An effective pre-production process is highly undervalued and underutilized in the independent filmmaking world. Not making your day is, to me, a completely inappropriate event to occur on set unless an out-of-the-blue and completely uncontrollable rain storm happened while shooting your exteriors or a key member got into a car accident. Yes, there are plenty of other freak occurrence that could make it difficult to make your day. These issues do not happen often and are good reasons for why someone would not make their day.
However, the majority of reasons why people don’t make their days are due to lack of preparation. Below are a list of common issues that arise on set that could easily have been avoided with adequate prep.
1. Director didn’t make a shot list
2. Producer did not permit a location
3. The location had never been appropriately scouted before shooting, and, upon discovery, is no longer useful to the shoot.

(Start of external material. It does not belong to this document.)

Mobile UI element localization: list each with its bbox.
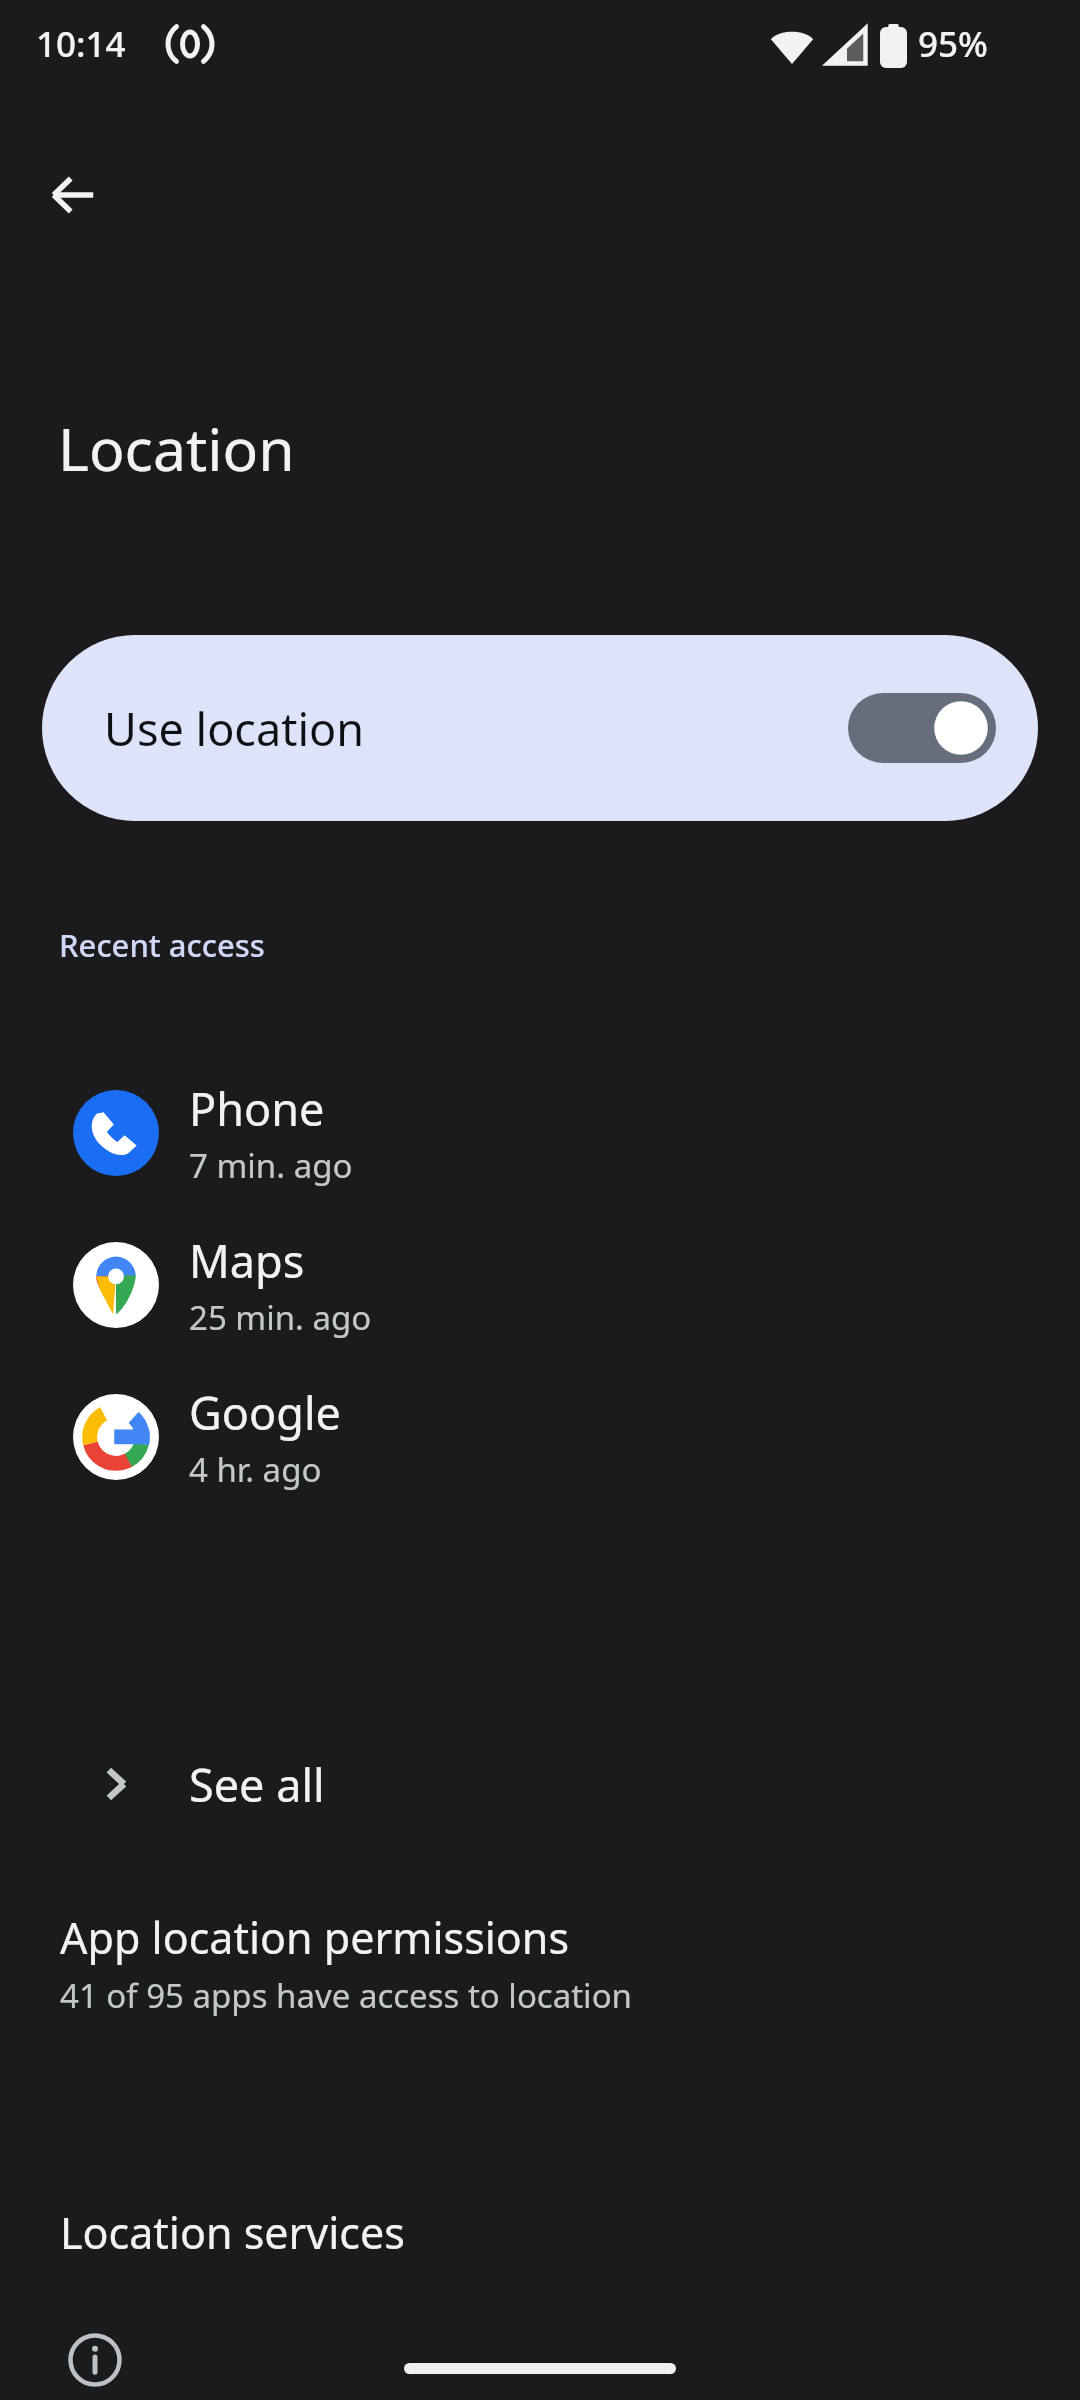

4. Department heads were not met with by director/producer before shooting and, therefore, did not order the right gear for the shots.
5. Not enough crew was hired for the types of shots the director is looking to achieve in a day.
6. An actor gets hurt performing an unplanned stunt (defined as anything other than a walk) that the director and producer did not discuss beforehand.
7. Lights are not able to be used on location because generators were not rented since the producer assumed they could use house power.
8. Reshoots. (Not all reshoots are a result of poor-prep during principal photography, but most of the time it is.)
9. Travel time between locations was not tested during the hours of the company move, which happens to be during prime-traffic.
10. Wrap time was not accounted for in the scheduling of the 12 hours allotted for a location.
Failing to prepare is preparing to fail.